You know what? I think I will assume that fetal position I was talking about earlier. I'll just leave all this in the word processor until I feel well enough to come back. See you soon, everyone.

Demon's/Dark Souls

It's us. The livestream audience. We're the dark souls. Well, us and Vinny.
It's us. The livestream audience. We're the dark souls. Well, us and Vinny.

Now Dark Souls is perhaps one of the least constrained games in recent memory, even compared to the many open-world games available like Skyrim or GTA V. Those games had far stricter storylines to follow, for one thing, and while Dark Souls does ask that you defeat certain bosses in a certain order to reach its end, it doesn't give you any particular guidelines for doing so.
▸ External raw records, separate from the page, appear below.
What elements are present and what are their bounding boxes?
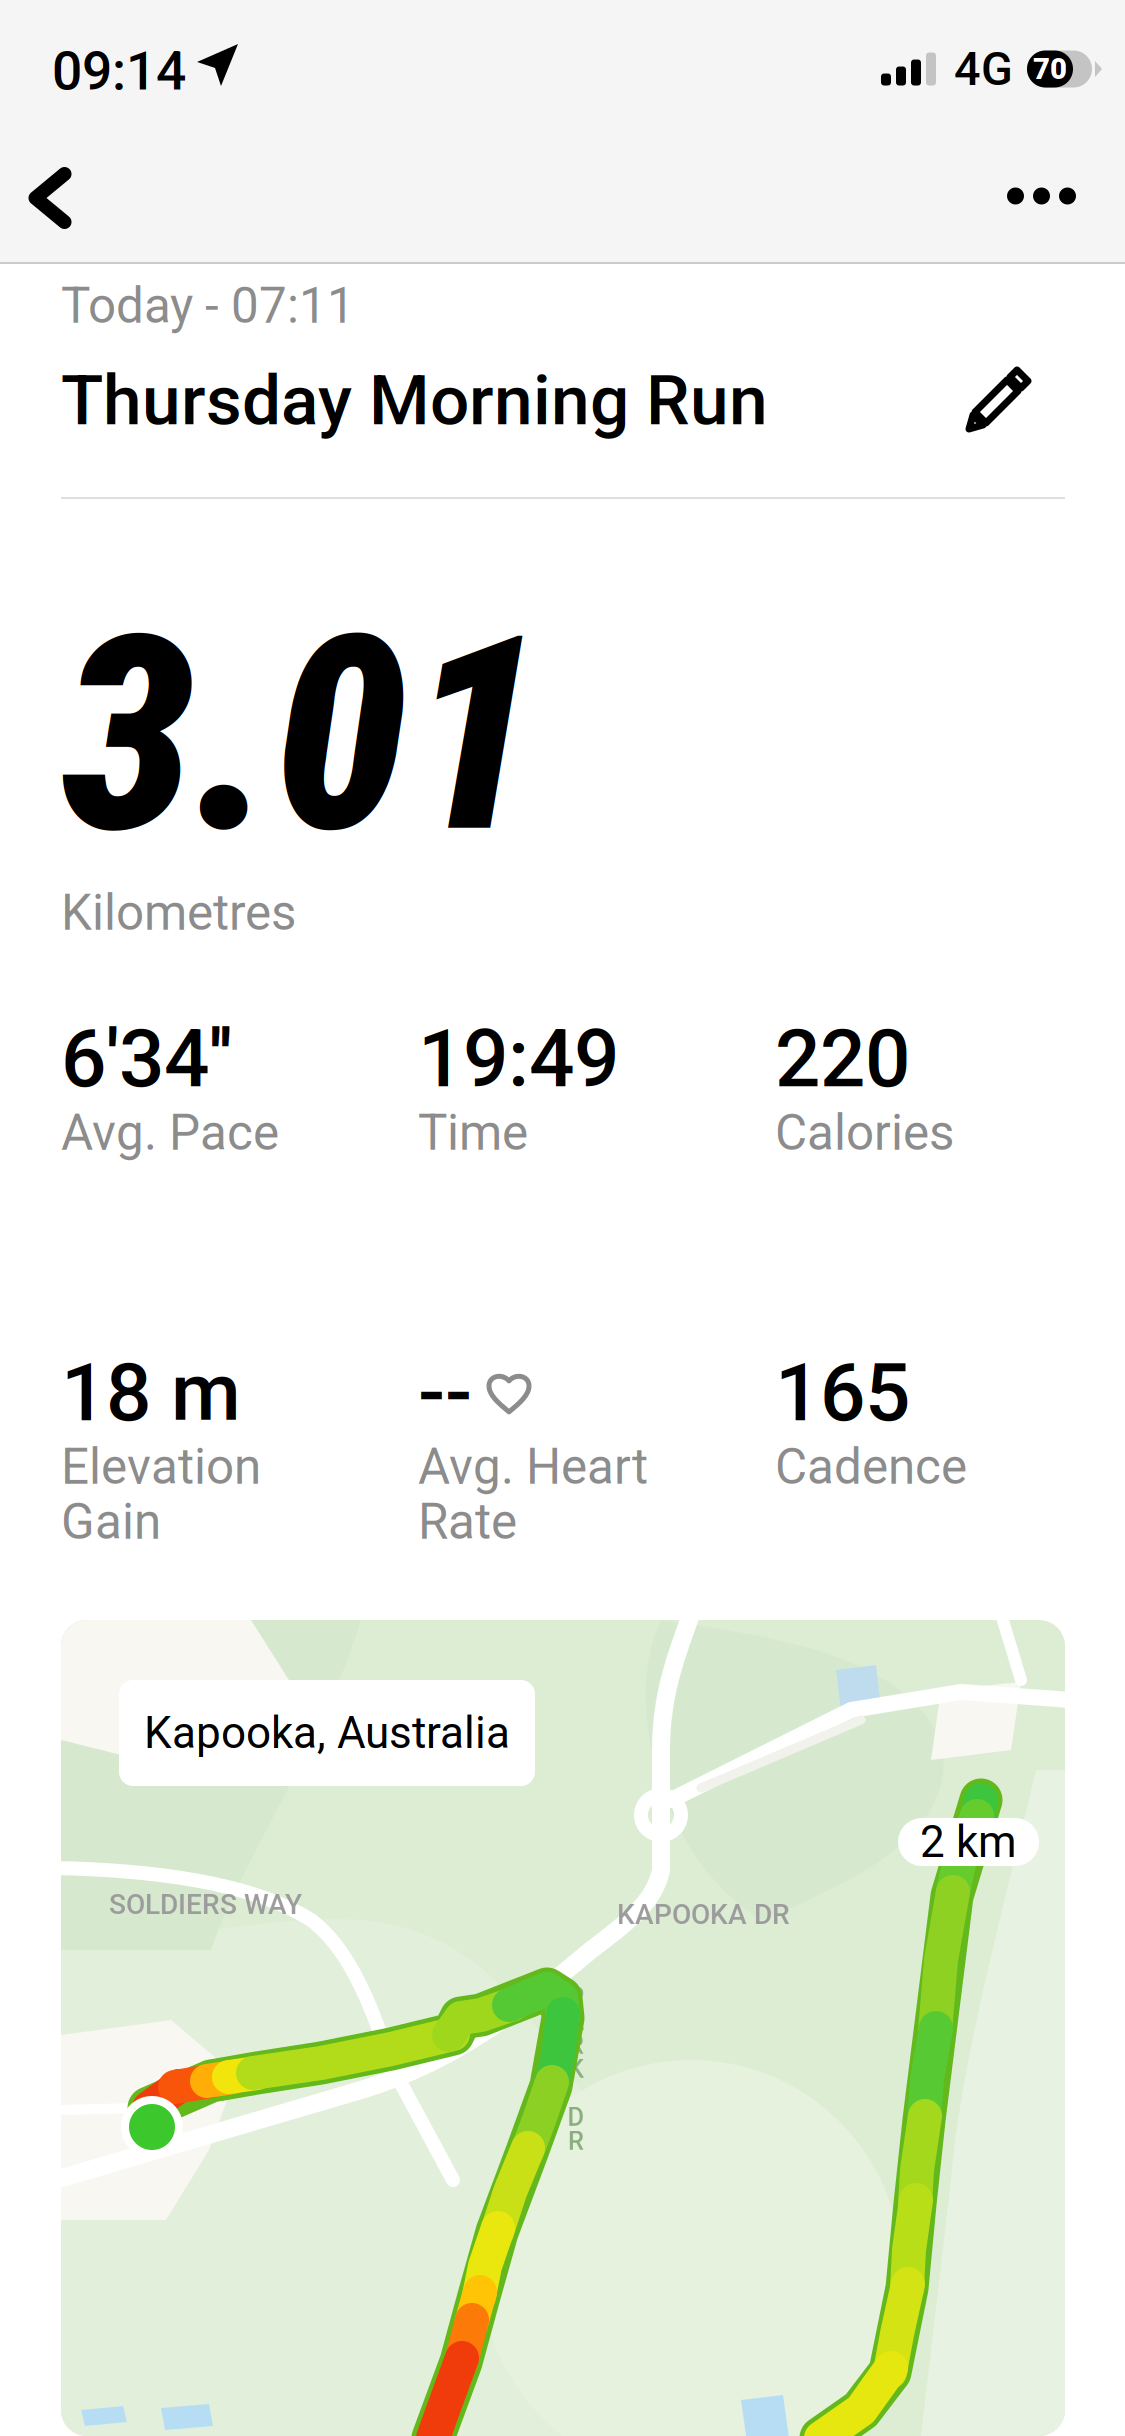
staticText: Time — [418, 1104, 528, 1162]
staticText: Gain — [61, 1493, 161, 1551]
staticText — [573, 2078, 579, 2108]
staticText: 19:49 — [418, 1012, 619, 1106]
staticText: Avg. Pace — [61, 1104, 279, 1162]
staticText: 165 — [775, 1346, 910, 1440]
staticText: 70 — [1033, 52, 1067, 86]
staticText: 2 km — [920, 1816, 1017, 1868]
staticText: D — [568, 2102, 584, 2132]
staticText: A — [568, 2006, 584, 2036]
staticText: R — [568, 2126, 584, 2156]
button[interactable]: More options — [995, 148, 1105, 244]
staticText: -- — [418, 1346, 472, 1440]
staticText: P — [568, 1982, 584, 2012]
staticText: 18 m — [61, 1346, 241, 1440]
staticText: 220 — [775, 1012, 910, 1106]
staticText: Today - 07:11 — [61, 277, 355, 335]
staticText: Elevation — [61, 1438, 261, 1496]
staticText: Calories — [775, 1104, 954, 1162]
button[interactable]: Edit — [964, 364, 1034, 436]
staticText: Thursday Morning Run — [61, 360, 768, 441]
staticText: Cadence — [775, 1438, 967, 1496]
staticText: Kapooka, Australia — [144, 1707, 510, 1759]
staticText: 6'34'' — [61, 1012, 232, 1106]
staticText: Rate — [418, 1493, 517, 1551]
staticText: Avg. Heart — [418, 1438, 648, 1496]
staticText: K — [568, 2054, 584, 2084]
staticText: 4G — [954, 42, 1013, 96]
staticText: Kilometres — [61, 884, 296, 942]
staticText: SOLDIERS WAY — [109, 1888, 302, 1921]
staticText: 09:14 — [52, 40, 186, 102]
staticText: 3.01 — [61, 578, 542, 894]
staticText: R — [568, 2030, 584, 2060]
staticText: KAPOOKA DR — [617, 1898, 790, 1931]
button[interactable]: Back — [0, 150, 100, 246]
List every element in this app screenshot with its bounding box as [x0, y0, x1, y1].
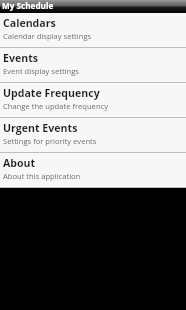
staticText: Change the update frequency	[3, 101, 108, 111]
staticText: Calendars	[3, 16, 56, 30]
staticText: About this application	[3, 171, 81, 181]
button[interactable]: Calendars	[0, 13, 186, 48]
staticText: My Schedule	[2, 0, 54, 11]
button[interactable]: Urgent Events	[0, 118, 186, 153]
staticText: About	[3, 156, 36, 170]
staticText: Events	[3, 51, 39, 65]
staticText: Event display settings	[3, 66, 79, 76]
staticText: Update Frequency	[3, 86, 100, 100]
staticText: Settings for priority events	[3, 136, 97, 146]
staticText: Calendar display settings	[3, 31, 92, 41]
button[interactable]: About	[0, 153, 186, 188]
button[interactable]: Update Frequency	[0, 83, 186, 118]
button[interactable]: Events	[0, 48, 186, 83]
staticText: Urgent Events	[3, 121, 78, 135]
Almost to its detriment, even. So how does player choice and the illusion of same factor into From Software's gothic RPG series?

Well, in this case the player choice is illusionary simply because everyone who completes the game feels like they chose the correct path from a pool of multiple inferior ones. That the way they defeated the game is ideal; the rest all pale imitations of the "One True Path". It is an illusion, of course, because we know enough about the nature of Dark Souls (and to much the same extent its predecessor Demon's Souls) that the player is entirely free to choose whichever build and weapon and tactics suit them best and could still feasibly power through to the end regardless of the level of challenge presented. Tanking isn't for everyone, not everyone likes the weird little awkward lunges that the halberd makes nor do they necessarily appreciate the weapon's speed, not everyone's going to go fight the Moonlight Butterfly or go through the Catacombs immediately just because they happen to be accessible early in the game and people are still going to assume there are stats other than Endurance worth pouring their stat points into. And that's fine. But for some reason, so many of us have convinced ourselves of which is the better choice of equipment or the dominant strategy for a specific boss encounter based on the study of their AI and statistical weaknesses made by dozens of previous players, that we'll scream and yell, internally or externally, at those still in the midst of their journey to "play it right, goddammit".
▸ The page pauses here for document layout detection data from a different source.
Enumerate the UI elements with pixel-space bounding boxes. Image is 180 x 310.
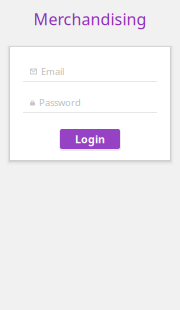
button[interactable]: Login [59, 128, 121, 150]
staticText: Password [39, 96, 81, 109]
staticText: Login [75, 132, 105, 146]
staticText: Merchandising [34, 8, 146, 30]
staticText: Email [41, 65, 64, 78]
button[interactable]: Email [23, 62, 157, 82]
button[interactable]: Password [23, 93, 157, 113]
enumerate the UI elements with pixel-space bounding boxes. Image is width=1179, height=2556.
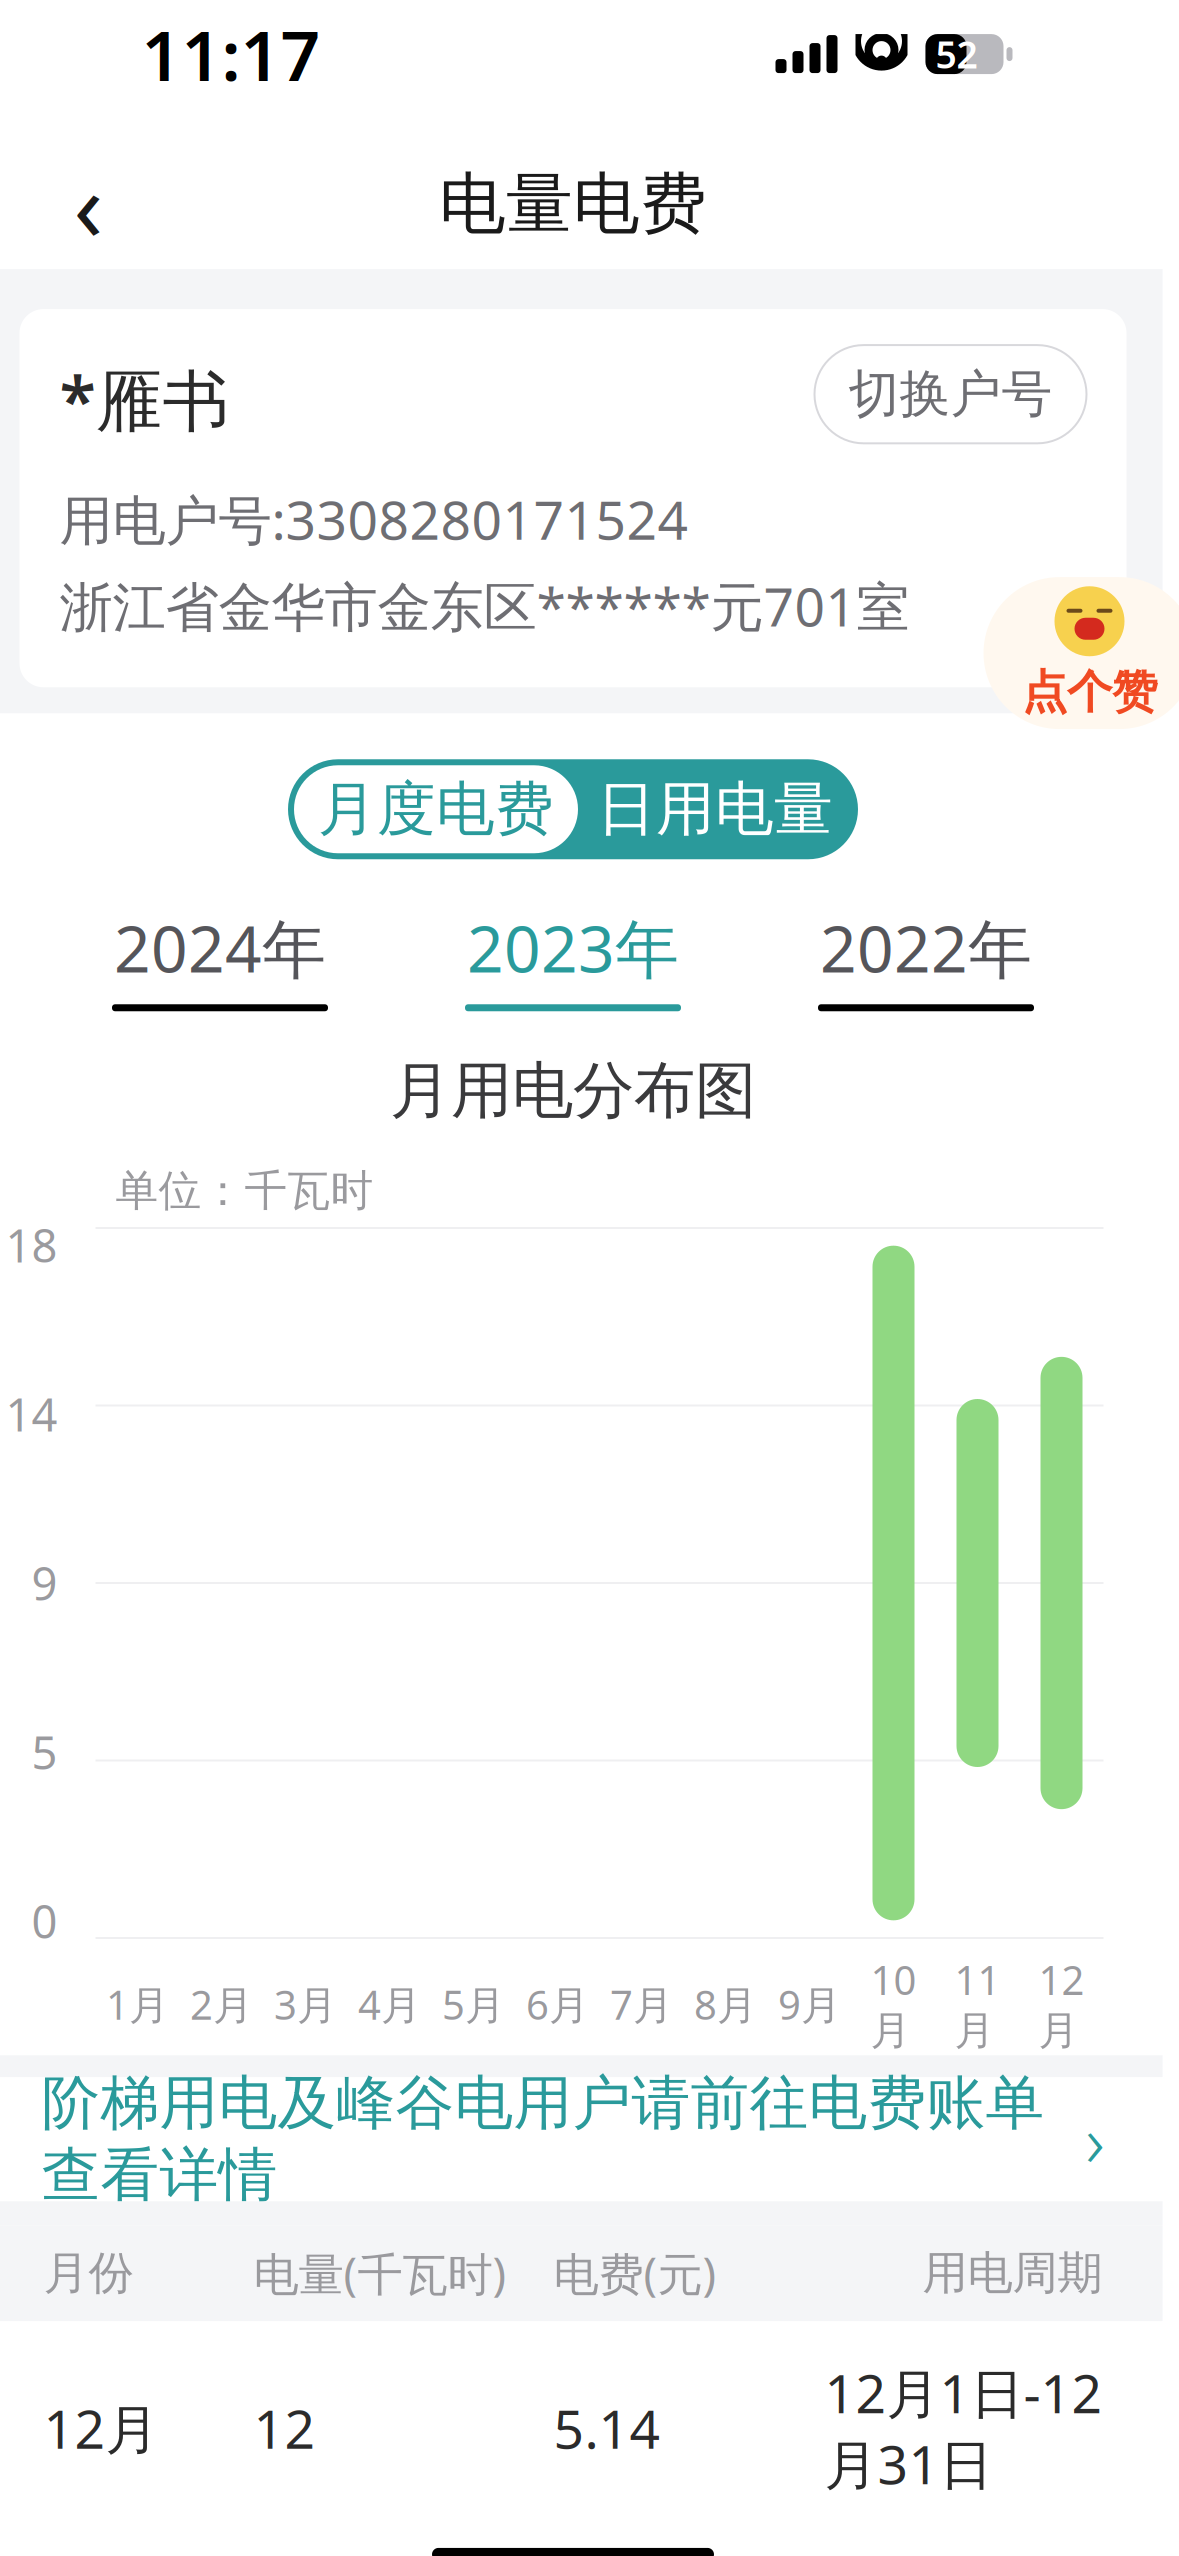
staticText: 0 bbox=[32, 1891, 58, 1951]
staticText: 9 bbox=[32, 1553, 58, 1613]
staticText: 用电周期 bbox=[922, 2245, 1102, 2301]
staticText: 2月 bbox=[190, 1978, 253, 2031]
staticText: 5 bbox=[32, 1722, 58, 1782]
staticText: 单位：千瓦时 bbox=[116, 1165, 374, 1217]
button[interactable]: 2024年 bbox=[44, 905, 396, 1011]
staticText: 月度电费 bbox=[318, 773, 554, 845]
staticText: ‹ bbox=[74, 140, 104, 268]
staticText: 电费(元) bbox=[554, 2243, 716, 2303]
staticText: 月用电分布图 bbox=[390, 1053, 756, 1129]
staticText: 2023年 bbox=[467, 905, 679, 990]
staticText: 12 bbox=[254, 2393, 316, 2464]
staticText: 用电户号:3308280171524 bbox=[60, 484, 688, 554]
staticText: 12月 bbox=[44, 2393, 158, 2464]
staticText: 3月 bbox=[274, 1978, 337, 2031]
staticText: 电量(千瓦时) bbox=[254, 2243, 506, 2303]
staticText: 52 bbox=[936, 29, 978, 79]
button[interactable]: 2022年 bbox=[750, 905, 1102, 1011]
staticText: *雁书 bbox=[60, 355, 230, 444]
staticText: 5.14 bbox=[554, 2393, 660, 2464]
button[interactable]: 月度电费 bbox=[294, 765, 578, 853]
button[interactable]: 2023年 bbox=[396, 905, 750, 1011]
staticText: 1月 bbox=[106, 1978, 169, 2031]
staticText: 日用电量 bbox=[597, 773, 833, 845]
staticText: 18 bbox=[6, 1215, 58, 1275]
button[interactable]: 切换户号 bbox=[814, 345, 1086, 443]
staticText: 2022年 bbox=[820, 905, 1032, 990]
staticText: 阶梯用电及峰谷电用户请前往电费账单查看详情 bbox=[42, 2067, 1044, 2211]
staticText: 电量电费 bbox=[439, 163, 707, 245]
staticText: 12月 bbox=[1038, 1953, 1084, 2055]
staticText: 7月 bbox=[610, 1978, 673, 2031]
staticText: 5月 bbox=[442, 1978, 505, 2031]
staticText: 2024年 bbox=[114, 905, 326, 990]
button[interactable]: 阶梯用电及峰谷电用户请前往电费账单查看详情 bbox=[0, 2077, 1162, 2201]
button[interactable]: 日用电量 bbox=[578, 765, 852, 853]
staticText: 6月 bbox=[526, 1978, 589, 2031]
staticText: 8月 bbox=[694, 1978, 757, 2031]
button[interactable]: 点个赞 bbox=[984, 577, 1179, 729]
staticText: 14 bbox=[6, 1384, 58, 1444]
staticText: 10月 bbox=[870, 1953, 916, 2055]
staticText: 点个赞 bbox=[1022, 664, 1157, 720]
button[interactable]: *雁书 bbox=[20, 309, 1126, 687]
staticText: 4月 bbox=[358, 1978, 421, 2031]
staticText: 切换户号 bbox=[848, 363, 1052, 425]
staticText: › bbox=[1086, 2091, 1104, 2187]
staticText: 11月 bbox=[954, 1953, 1000, 2055]
staticText: 浙江省金华市金东区******元701室 bbox=[60, 570, 910, 641]
button[interactable]: Back bbox=[34, 149, 144, 259]
staticText: 月份 bbox=[44, 2245, 134, 2301]
staticText: 12月1日-12月31日 bbox=[824, 2357, 1102, 2499]
staticText: 9月 bbox=[778, 1978, 841, 2031]
staticText: 11:17 bbox=[142, 8, 320, 100]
Black phantoms usually take a more demonstrative method of proving why your current equipment load-out is insufficient.
Black phantoms usually take a more demonstrative method of proving why your current equipment load-out is insufficient.
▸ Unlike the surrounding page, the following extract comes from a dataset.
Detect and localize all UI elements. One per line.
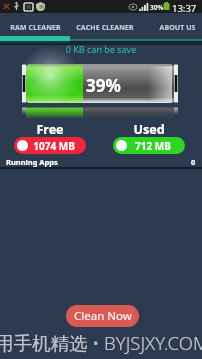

This was never made more evident this past month than by watching the streams of Patrick Klepek, Jeff Green and Brad Shoemaker (the last of whom is playing Demon's, rather than Dark). Jeff especially, since he would often take to the Twitch chat or a NeoGAF thread on the topic in times of need. Everyone had an idea of what he ought to be doing, but so often these pro-tips would clash and contradict each other as everyone scrambled to put forward their preferred method for getting through a particular scenario. Whether Patrick was cognizant of this discordance or not, his laissez-faire approach to the game and its many advisers served him well, but a small fraction of his viewers would constantly wonder how much of the game he read up on in advance, especially when he would proceed to breeze through difficult encounters with ease. The grandest trick that Dark Souls pulls has nothing to do with its well-hidden treasures or illusionary walls, but in how it convinces players that their path, either divined by the ongoing internet groupthink or entirely of their own conception, is not only the correct one but the sole correct one. We know, deep down, this isn't true. So then why do we scream at Brad to go after the Crescent Falchion instead of attempting to fight the World 4-1 boss again?

That's enough words for today. I'm still too depressed from this morning. Good thing we have Unprofessional Fridays to look forward to later today, I could use it. Thanks for stopping by, and I'm sorry it was such a buzzkill. I'm usually so chipper I swear.